Data under study:

[Start of Attachment]

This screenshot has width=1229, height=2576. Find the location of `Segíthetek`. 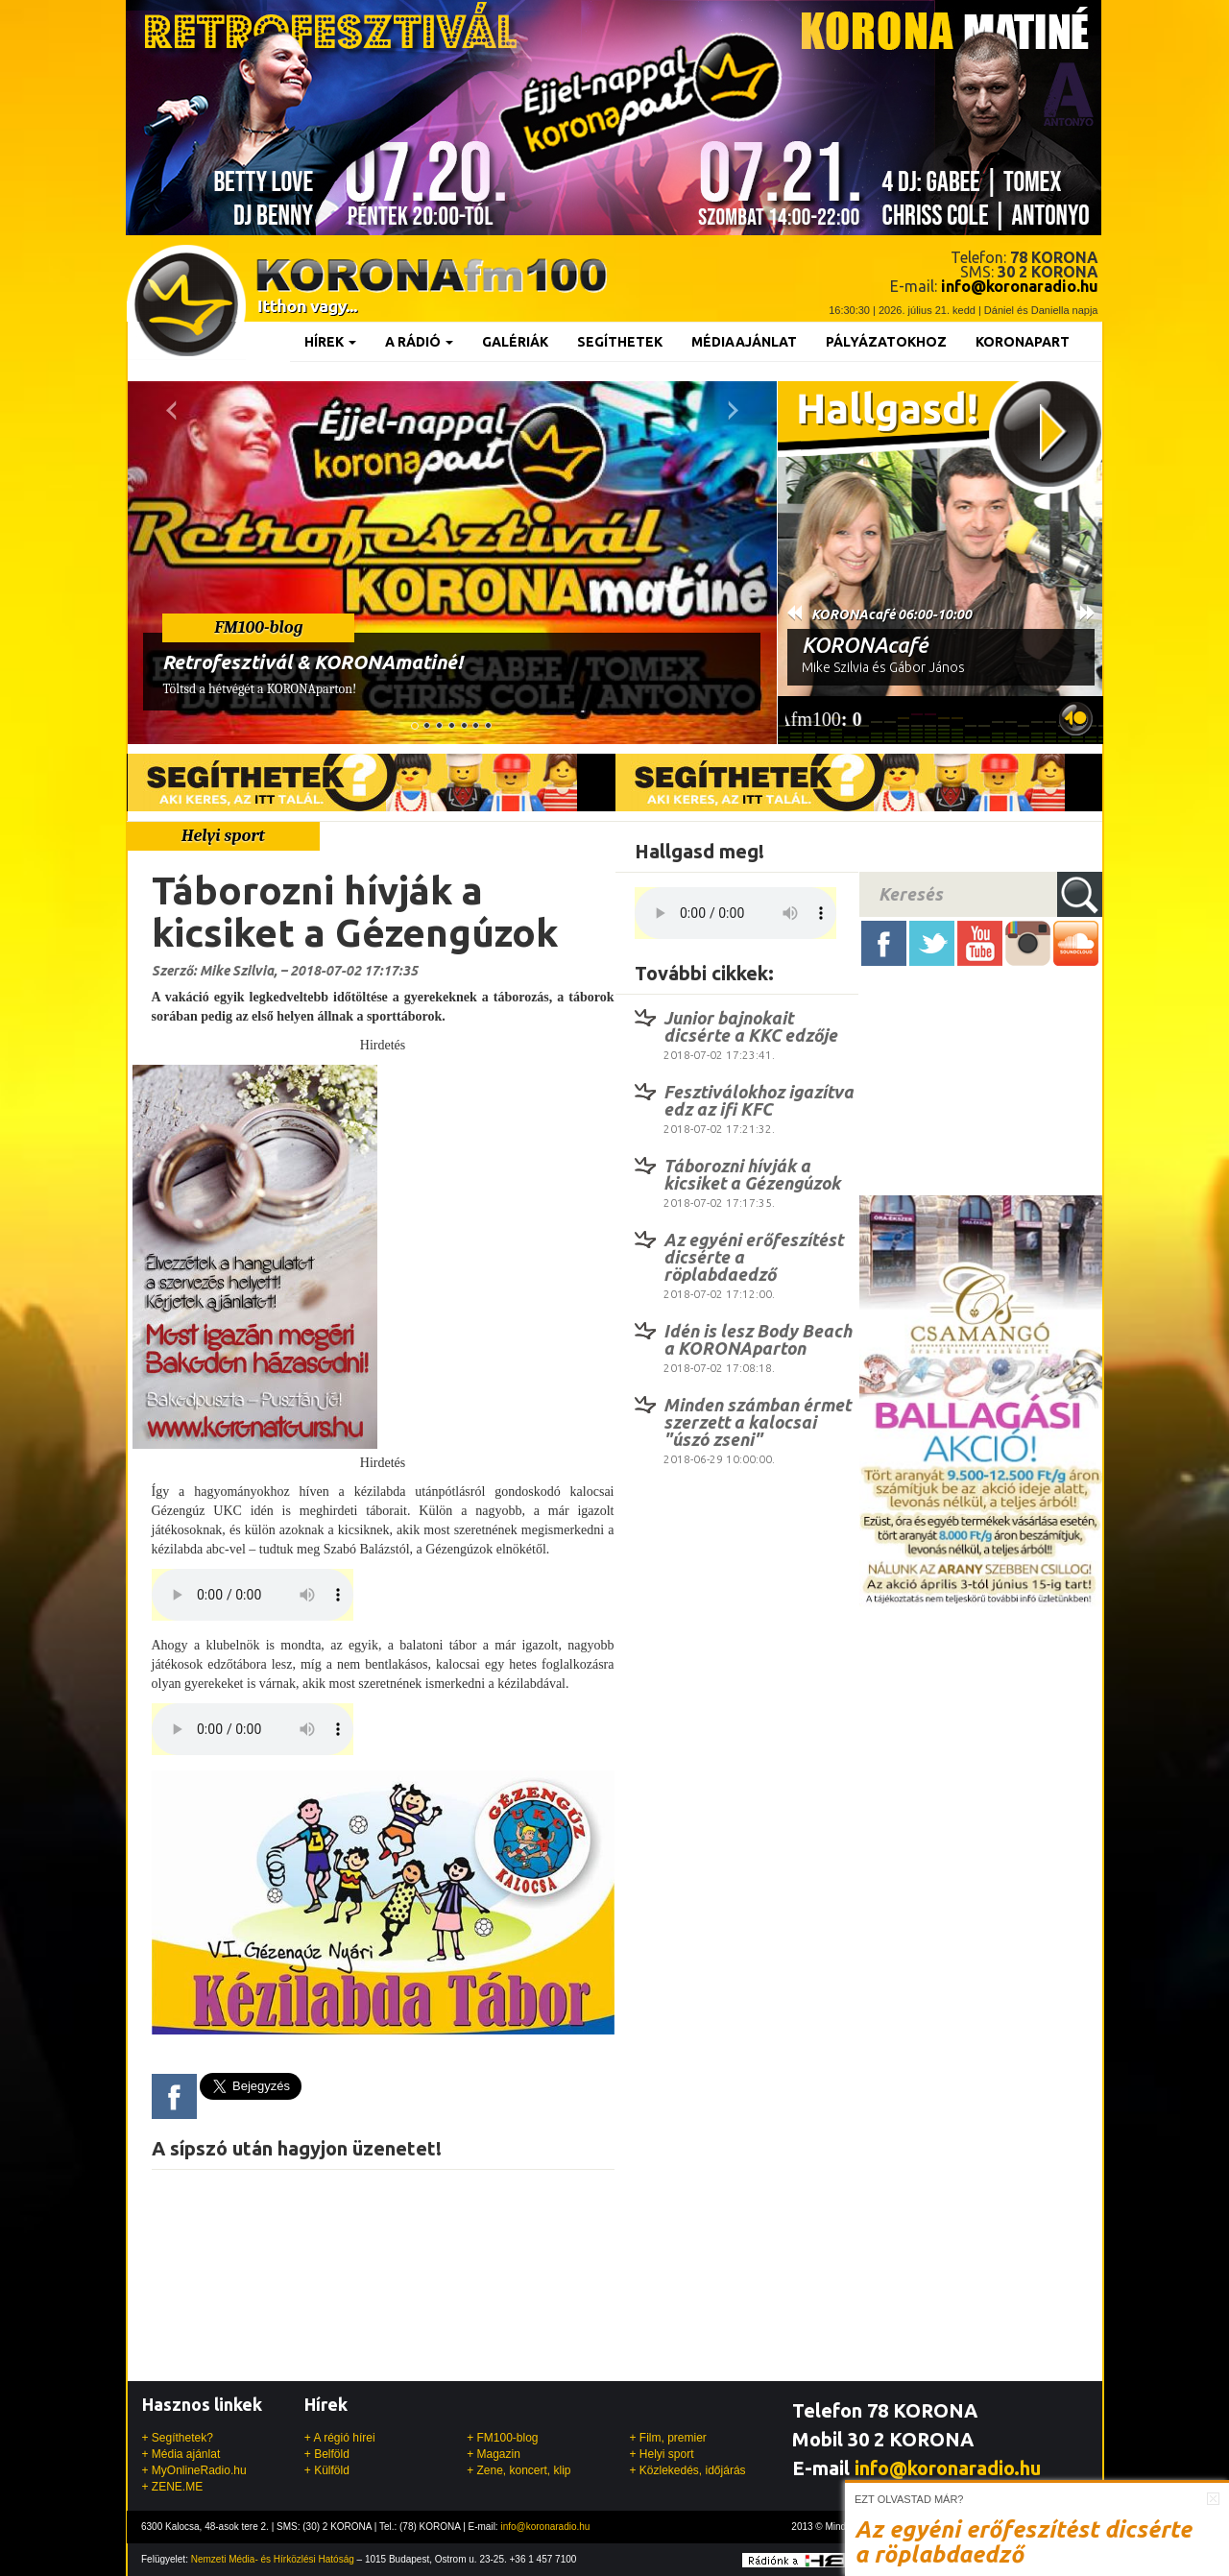

Segíthetek is located at coordinates (620, 341).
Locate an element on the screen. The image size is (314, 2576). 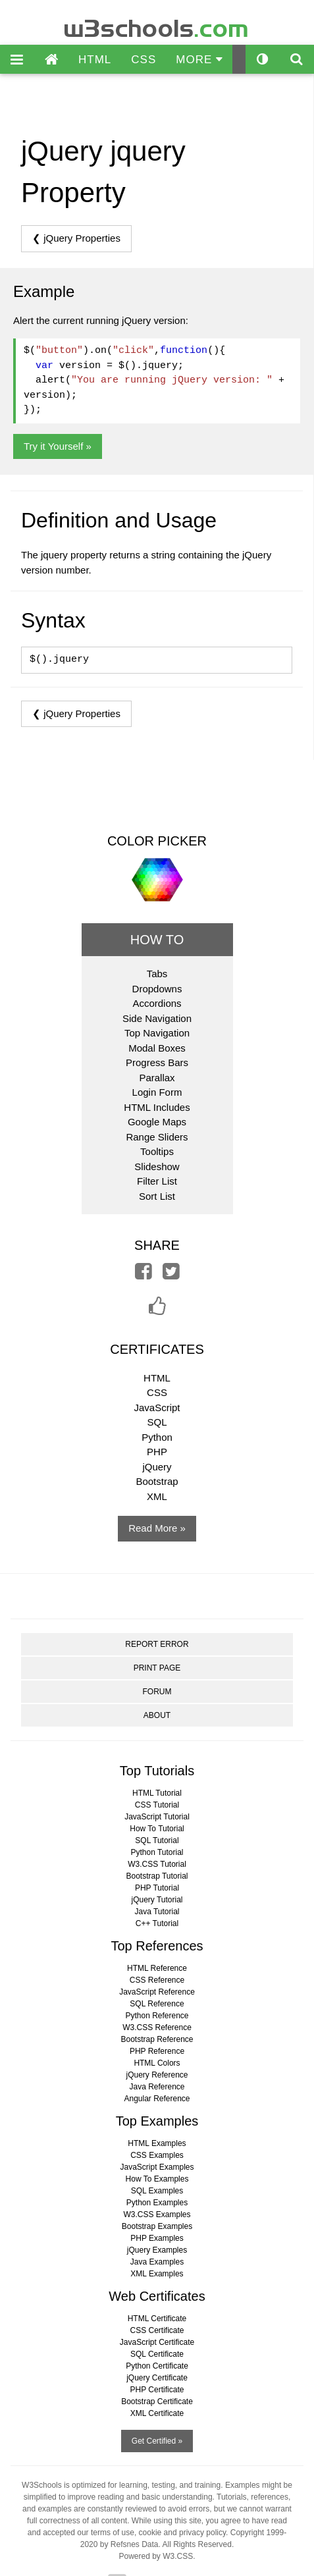
Google Maps is located at coordinates (157, 1121).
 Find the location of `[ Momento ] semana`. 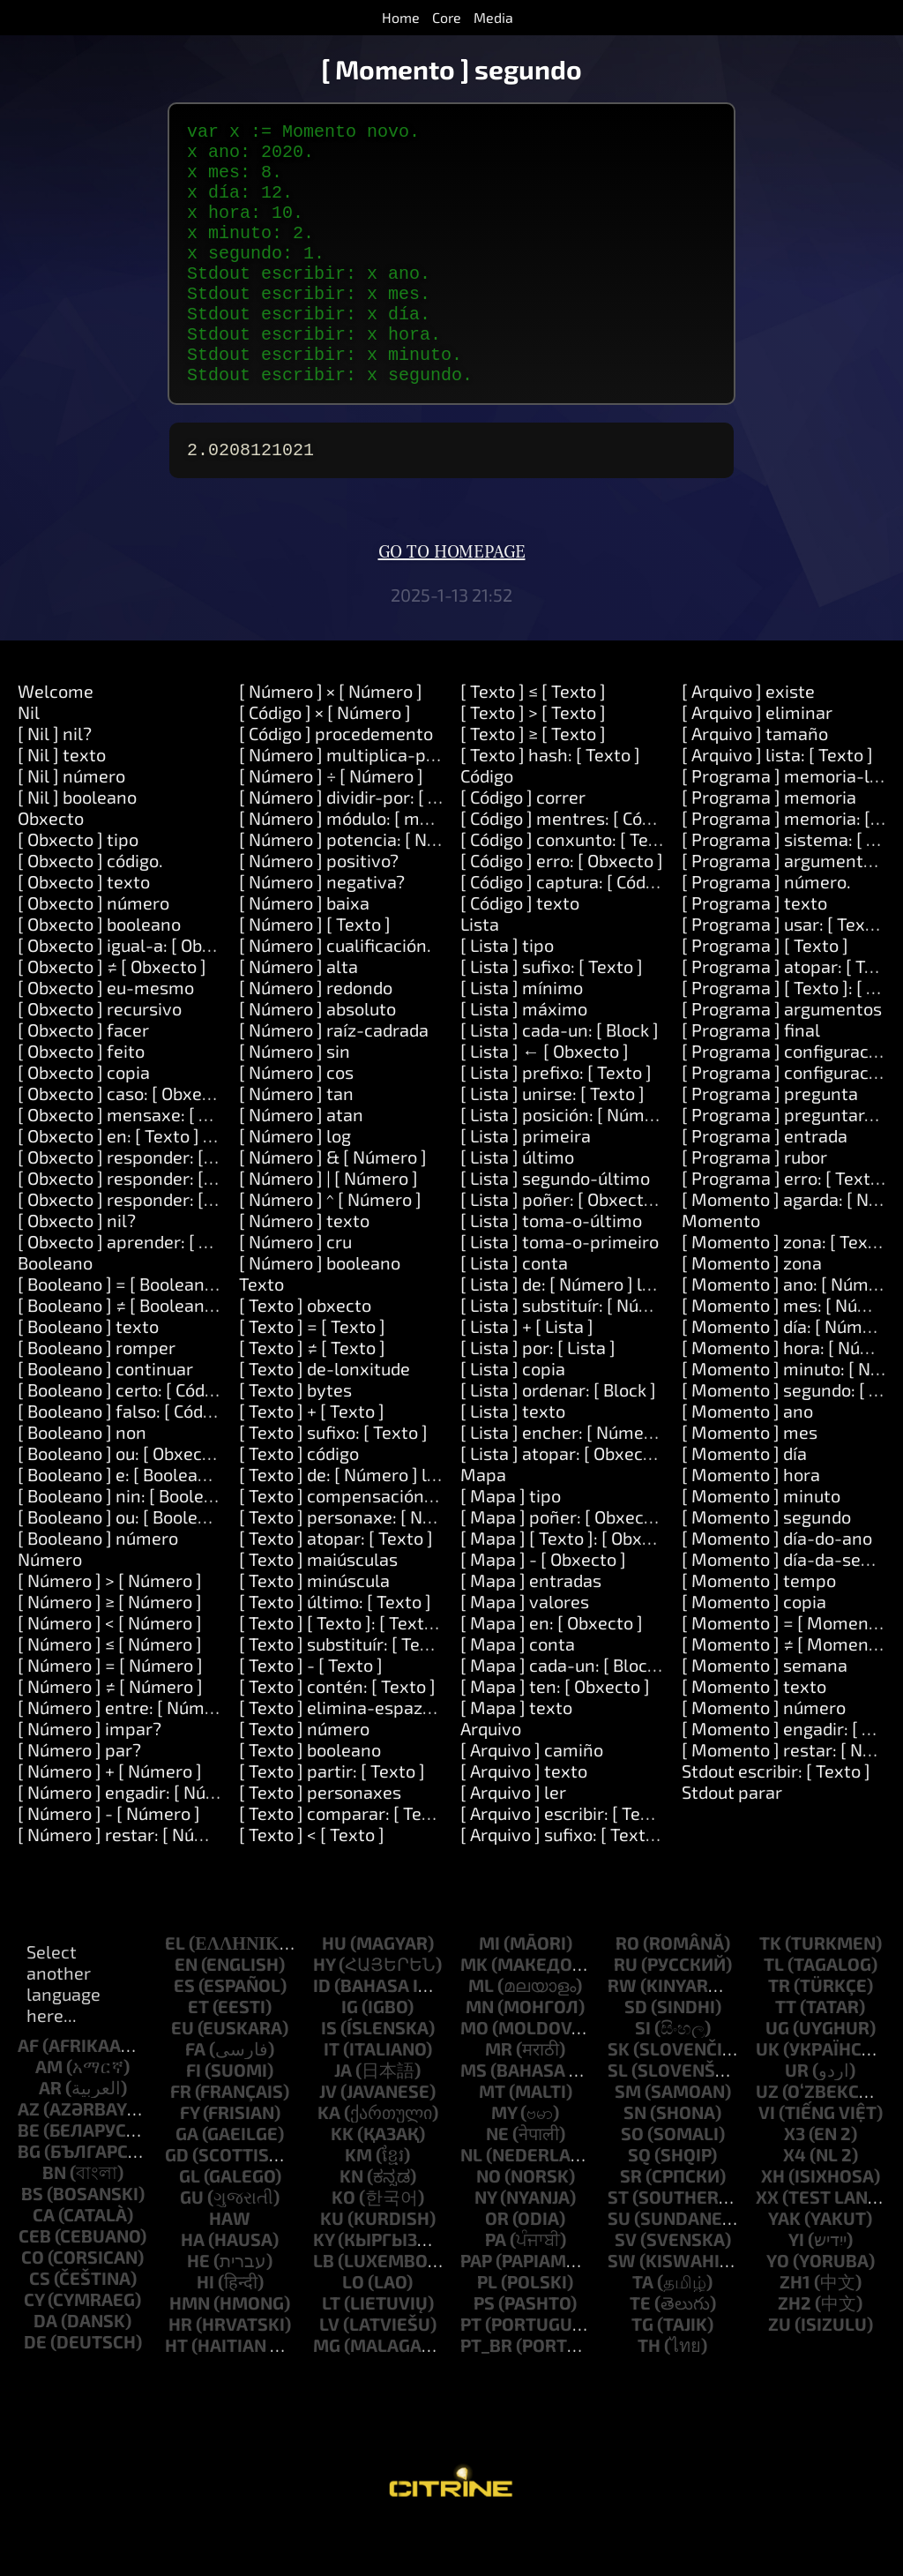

[End of Attachment]

Your assignment: With pictures omitted, restate word for word every line above from the one containing "Locate an element" to the end of the entries.

Exercise response:
Locate an element on the screen. The image size is (314, 2576). 
Google Maps is located at coordinates (157, 1121).
 Find the location of `[ Momento ] semana`. 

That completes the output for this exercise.